Acting Vermont U.S. Attorney David Kirby said jury selection could take months. The trial itself could take six weeks to two months.

A death penalty expert said he felt Fell could be sentenced to death. “It’s pretty bewildering stuff because it’s such an anomaly here. It’s so un-Vermont,” said Michael Mello, a professor at the Vermont Law School.

“I think of Vermont as having a fairly liberal-progressive, political elite,” said Mello. “I am not sure that’s reflected in every day, ordinary Vermonters, the kind of folks who end up sitting on juries.”

Court records say Fell and Robert Lee, who were 20 and 21 at the time, were allegedly high on crack cocaine in November 2000 when they fatally stabbed Fell’s mother Debra Fell and her friend Charles Conway in a Rutland apartment.

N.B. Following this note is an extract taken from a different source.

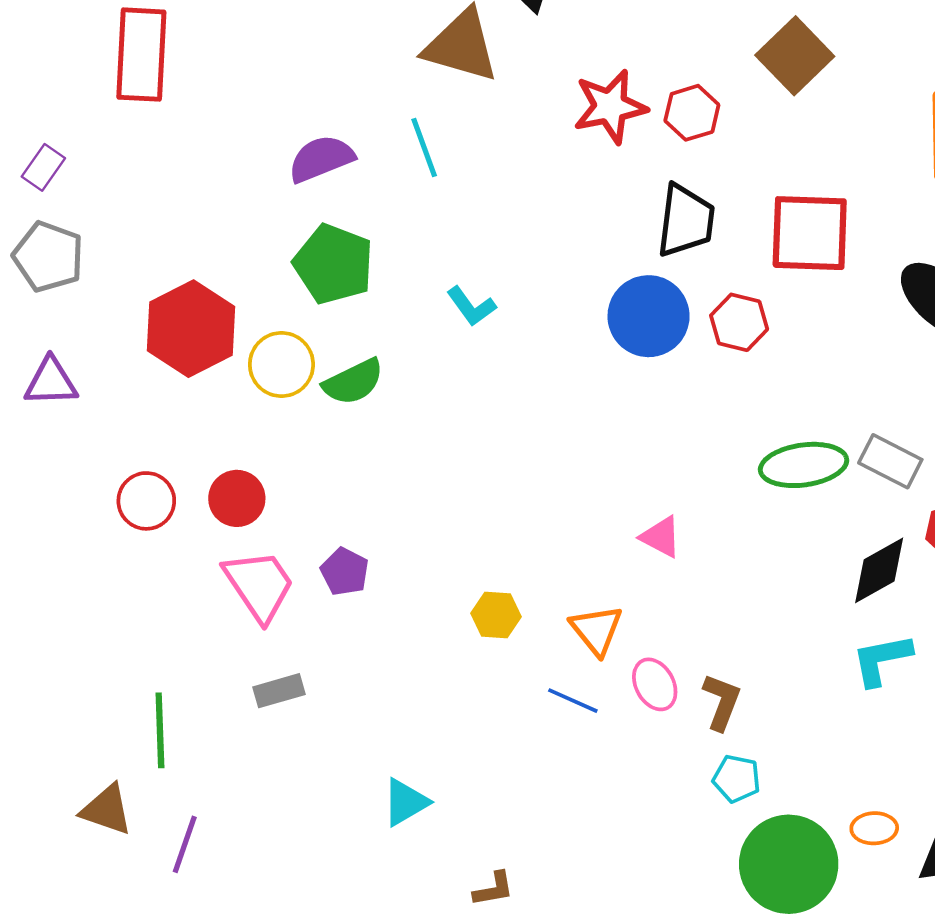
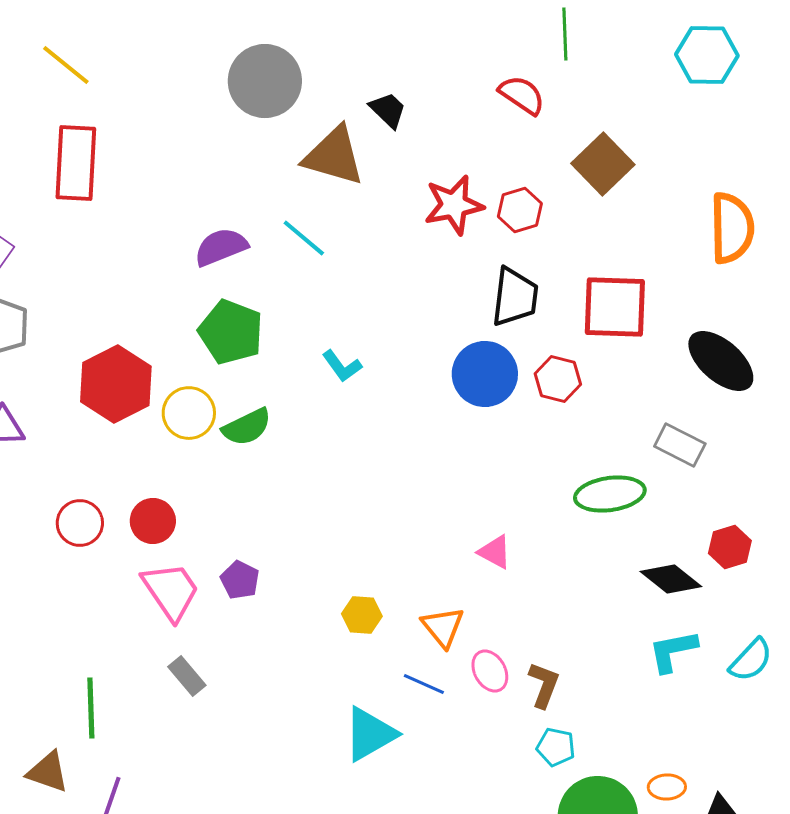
cyan line: (424, 148) -> (304, 238), turned -30
gray rectangle: (890, 461) -> (680, 445), moved
black diamond: (879, 570) -> (671, 579), turned 68
gray rectangle: (279, 691) -> (187, 676), turned 66
cyan triangle: (405, 802) -> (370, 734), moved, size x1.4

Police said Fell and Lee then carjacked King, a 53-year-old Clarendon woman, in the parking lot of a downtown shopping plaza. Police said they drove to New York where King was beaten to death.

Fell and Lee were arrested three days later in Arkansas.

Fell and Lee were charged in federal court with carjacking and kidnapping with death resulting, which carries a possible death sentence. Lee hanged himself in prison in September 2001. Fell is being held without bail at the Northwest State Correctional Facility in St. Albans.

On May 3, attorneys will begin questioning a 1,000-member jury pool about their views on the death penalty. The number will be winnowed down to the 12-member jury with a yet-to-be determined number of alternates.

“Basically anyone who says their views are so strong that they wouldn’t be able to give both sides (of the death penalty issue) are excluded,” Mello said. “In practice, most of the folks who end up getting tossed are death penalty opponents.”

The Fell case has taken on a high profile among federal death penalty watchers across the country. In 2002 U.S. District Court Judge William Sessions III, in a ruling as part of the Fell case, said the death penalty was unconstitutional. His opinion was subsequently overturned by the 2nd Circuit U.S. Court of Appeals in New York.

Vermont hasn’t executed a prisoner since 1954 and the state’s last capital trial was in 1957; the defendant in that case was convicted but not executed.

“There was every reason in the world not to seek the death penalty,” Mello said of the Fell case. “It’s an enormous expenditure of time and money, in the millions and the case will be tried by a judge who has already declared the federal death penalty unconstitutional in Vermont.”

Vermont had a potential capital case after the 1998 bombing in Fair Haven that killed Christopher Marquis. That case was settled in 1999 when the defendant, Chris William Dean, of Pierceton, Ind., then 37, pleaded guilty to a charge that he sent the bomb that killed Marquis to avenge a botched CB radio deal arranged over the Internet. He was sentenced to life in prison without parole.

At that time U.S. Attorney Charles Tetzlaff said the difficulty of getting a jury to agree to execute Dean played into his decision to make the deal.

Vermont federal prosecutors proposed a plea agreement with Fell that would have given him a life sentence. They were overruled by then-Attorney General John Ashcroft, Mello said.